Depuis des années, Jamaïcains, Philippins et Mexicains viennent à la rescousse des boucanières de Cap-Pelé fragilisées par la pénurie de main-d’oeuvre. Ils sont aujourd’hui nombreux à s’installer dans la région de façon permanente. Derrière les chiffres se cachent des trajectoires faites d’obstacles, de joies et de doutes.

Longtemps dépendants des travailleurs étrangers temporaires lors des saisons hautes, les deux transformateurs de fruits de mer de Cap-Pelé, Cape Bald Packers et Westmorland Fisheries, changent progressivement d’approche et aident de plus en plus d’employés à devenir des résidents permanents.

Depuis 2016, le Programme pilote d’immigration au Canada atlantique facilite l’embauche de travailleurs étrangers qui souhaitent immigrer au Nouveau-Brunswick. L’initiative d’Ottawa a changé la donne, constate Nat Richard, gestionnaire des affaires corporatives chez Cape Bald Packers.

«Ce programme leur permet de s’installer de façon permanente, c’est bon pour les employeurs qui veulent gagner leurs employés d’expérience. C’est bon pour les travailleurs qui laissent leur famille derrière eux pendant huit mois , on ne va pas se le cacher, ce n’est pas évident.»

À mesure que leurs proches viennent les rejoindre dans la région, ces familles changent le visage de la petite communauté et participent à sa vitalité économique. «C’est fascinant ce qui se passe. Ça a des répercussions sur la construction résidentielle, sur la population étudiante.

Dans un milieu rural c’est assez rare de voir ça», observe ce spécialiste du secteur des pêches.

«Je crois qu’une des forces de Cap-Pelé, et qui explique pourquoi l’intégration se fait relativement bien, c’est que la plupart des gens sont ouverts et accueillants. Au début, des gens disaient que les étrangers allaient prendre les emplois des locaux, je crois que ces perceptions ont été largement dépassées.»

L’Acadie Nouvelle a rencontré trois travailleurs originaires des Philippines, tous font résonner un même son de cloche. «Les gens sont prêts à aider de n’importe qu’elle façon, on m’a aidé à trouver un appartement», raconte Pila Somera, qui a posé ses valises en 2012.

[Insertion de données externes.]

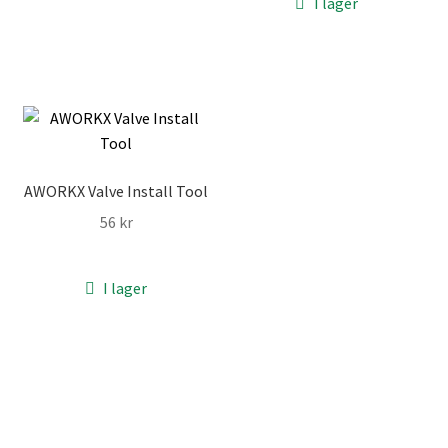
I lager
222 kr.
211 kr.
AWORKX Valve Install Tool
56
kr
I lager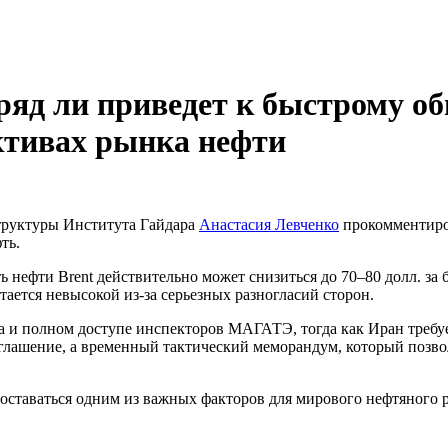
яд ли приведет к быстрому о
ктивах рынка нефти
труктуры Института Гайдара
Анастасия Левченко
прокомментир
ть.
ть нефти Brent действительно может снизиться до 70–80 долл. з
ется невысокой из-за серьезных разногласий сторон.
 и полном доступе инспекторов МАГАТЭ, тогда как Иран требуе
глашение, а временный тактический меморандум, который позво
 оставаться одним из важных факторов для мирового нефтяного 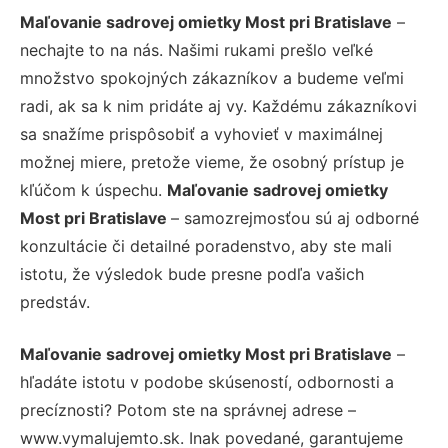
Maľovanie sadrovej omietky Most pri Bratislave
–
nechajte to na nás. Našimi rukami prešlo veľké
množstvo spokojných zákazníkov a budeme veľmi
radi, ak sa k nim pridáte aj vy. Každému zákazníkovi
sa snažíme prispôsobiť a vyhovieť v maximálnej
možnej miere, pretože vieme, že osobný prístup je
kľúčom k úspechu.
Maľovanie sadrovej omietky
Most pri Bratislave
– samozrejmosťou sú aj odborné
konzultácie či detailné poradenstvo, aby ste mali
istotu, že výsledok bude presne podľa vašich
predstáv.
Maľovanie sadrovej omietky Most pri Bratislave
–
hľadáte istotu v podobe skúseností, odbornosti a
precíznosti? Potom ste na správnej adrese –
www.vymalujemto.sk. Inak povedané, garantujeme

Membre de l’équipe du contrôle de la qualité, elle a obtenu la résidence permanente l’an dernier après trois longues années de démarches administratives. Ses deux enfants ont finalement pu la rejoindre.

«C’est un soulagement, j’ai passé sept années loin de mes proches. Ça a pris de la patience et des sacrifices. Je me demandais souvent ‘‘et s’ils ne se plaisent pas ici?’’ Ça s’est bien passé, je suis heureuse que la famille soit réunie.»

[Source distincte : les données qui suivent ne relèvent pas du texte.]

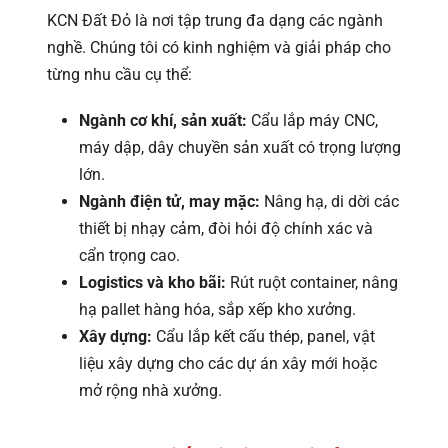
KCN Đất Đỏ là nơi tập trung đa dạng các ngành
nghề. Chúng tôi có kinh nghiệm và giải pháp cho
từng nhu cầu cụ thể:
Ngành cơ khí, sản xuất:
Cẩu lắp máy CNC,
máy dập, dây chuyền sản xuất có trọng lượng
lớn.
Ngành điện tử, may mặc:
Nâng hạ, di dời các
thiết bị nhạy cảm, đòi hỏi độ chính xác và
cẩn trọng cao.
Logistics và kho bãi:
Rút ruột container, nâng
hạ pallet hàng hóa, sắp xếp kho xưởng.
Xây dựng:
Cẩu lắp kết cấu thép, panel, vật
liệu xây dựng cho các dự án xây mới hoặc
mở rộng nhà xưởng.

Si elle doit surmonter la barrière de la langue et l’hiver «brutal», elle est enchantée de ses premiers mois au Canada. «C’est magnifique, calme, parfait pour élever ses enfants», dit-elle.

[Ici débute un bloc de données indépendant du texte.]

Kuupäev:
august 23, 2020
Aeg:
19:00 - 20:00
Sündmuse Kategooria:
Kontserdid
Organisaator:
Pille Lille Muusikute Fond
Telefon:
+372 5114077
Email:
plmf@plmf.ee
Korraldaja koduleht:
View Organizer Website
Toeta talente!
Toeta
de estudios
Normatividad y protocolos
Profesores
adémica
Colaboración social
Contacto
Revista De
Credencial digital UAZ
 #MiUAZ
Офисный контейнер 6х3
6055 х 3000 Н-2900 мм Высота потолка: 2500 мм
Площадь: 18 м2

En juin dernier, Belle Bamido a rejoint son mari qui travaille depuis trois ans pour Cape Bald Packers. Deux de ses quatre enfants sont inscrits à l’école Donat-Robichaud. «Ça a été très facile pour eux de s’adapter, ils apprennent le français doucement mais sûrement», se félicite la maman.

Mme Bamido voulait offrir à sa famille «un nouveau départ et un meilleur avenir pour les enfants».

Quant à Lawrence Gayao, il a fini par trouver l’amour par ici. «Je ne voulais pas rester à long terme au départ, je pensais faire de l’argent et rentrer au pays mais les circonstances ont changé», s’amuse-t-il.

La présence d’une communauté philippine d’une centaine d’individus l’aide à contrer l’éloignement et le déracinement. «Ça fait une différence, c’est réconfortant quand tu es loin de ton pays».

À l’heure où les débarquements explosent et où les marchés asiatiques se développement, le secteur repose plus que jamais sur la main-d’oeuvre étrangère.

«L’industrie ne pourrait tout simplement traiter ces volumes sans la contribution des travailleurs internationaux, ils sont devenus une composante essentielle du secteur. Si on veut rester un leader mondial dans le domaine, il nous faut du personnel pour faire tourner les usines et capitaliser sur les nouveaux marchés qui s’ouvrent à nous», analyse Nat Richard.

Soutien pour la paperasserie, service de transport pour les employés, logements mis à disposition, les entreprises ont elles aussi mis la main à la pâte pour accommoder ces travailleurs venus de l’autre bout du globe.

«Les gens viennent pour la job, mais ils vont rester avec à cause de la communauté, ils vont rester à condition que leur famille soit bien intégrée, que leurs enfants soient épanouis, estime Nat Richard. Ça force les employeurs à revoir leur façon de penser.»